2. Results and Discussions

We fabricated a micrometer‐sized thin plate of Fe_1.9Ni_0.9Pd_0.2P with a square shape in a dimension of 2.38 µm × 2.38 µm × 0.16 µm [see Figure 1b and Figure S1, Supporting Information]. The sample edges are aligned to the [110] and [ $\bar{1}$ 10] crystal axes. The dark borders in L‐TEM images originate from the tungsten deposited onto the sample edges (Figure S1, Supporting Information). The helices with two orthogonal wavevectors parallel to [110] and [ $\bar{1}$ 10] axes appear at 0 mT (see Figure 1d), and are well aligned to the square borders. The clockwise (CW) helicity for horizontal stripes and counter‐clockwise (CCW) helicity for vertical stripes are revealed at RT by the corresponding magnetic induction field map (Figure 1g). The field direction is illustrated using a hue‐saturation‐lightness color wheel in Figure 1g. We then examine the magnetic spin textures by varying the external magnetic field at respective temperatures after zero‐field cooling, and summarize a T‐µ₀ H phase diagram in Figure 1c. We observe dense magnetic objects like antiskyrmions at temperatures near T _C (Figure S2, Supporting Information), schematically shown as the pink area on the right panel of Figure 1c. They are most likely thermodynamically stable.
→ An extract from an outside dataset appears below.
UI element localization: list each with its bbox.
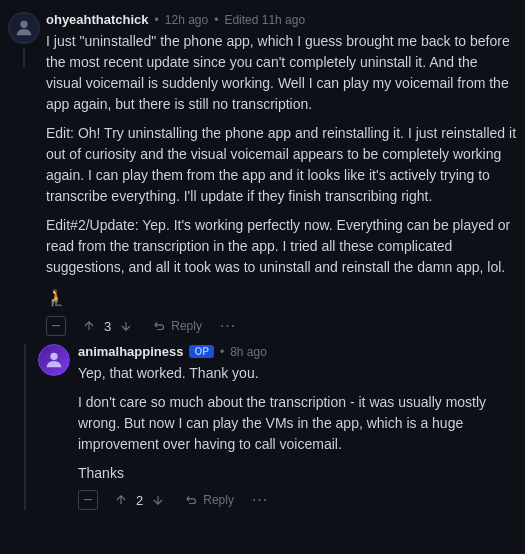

We then apply a 52‐mT field cooling (FC) procedure (the right panel of Figure 1c) with the magnetic field and temperature passing through the thermodynamic equilibrium phase (pink ellipse), and carry out L‐TEM observation at RT. This process can largely extend the temperature‐magnetic field stable region of antiskyrmions, which can persist at zero field, in contrast to the previous studies^[ ²¹ , ²² , ²⁹ ^] where the antiskyrmions were formed at a high field. Metastable antiskyrmions are generated at RT after FC at 52 mT (Figure 1e). Except for several non‐topological bubbles around sample edges, a square lattice of antiskyrmions is observed in the sample with square geometry. The corresponding magnetic induction field map is shown in Figure 1h. Enlargement of four antiskyrmions (Figure 1i) demonstrates that the Bloch‐type spin spirals with opposite helicities arising from the anisotropic DMI are parallel to the [110] and [ $\bar{1}$ 10] axes, which are also parallel to sample edges, while the Bloch lines (Néel‐type twists with divergence of magnetization) are located at the four corners of square antiskyrmions. Importantly, the magnetic induction fields near the Bloch lines bind the neighboring antiskyrmions together, and hence promote the formation of a robust square lattice of antiskyrmions. The decrease of magnetic field induces expansion of antiskyrmions observed at 0 mT in Figure 1f. Simultaneously, some antiskyrmions near the sample edges collapse into half‐antiskyrmion textures (at the left edge or near the upper left corner). Both phenomena affect the distortion of the square lattice of antiskyrmions.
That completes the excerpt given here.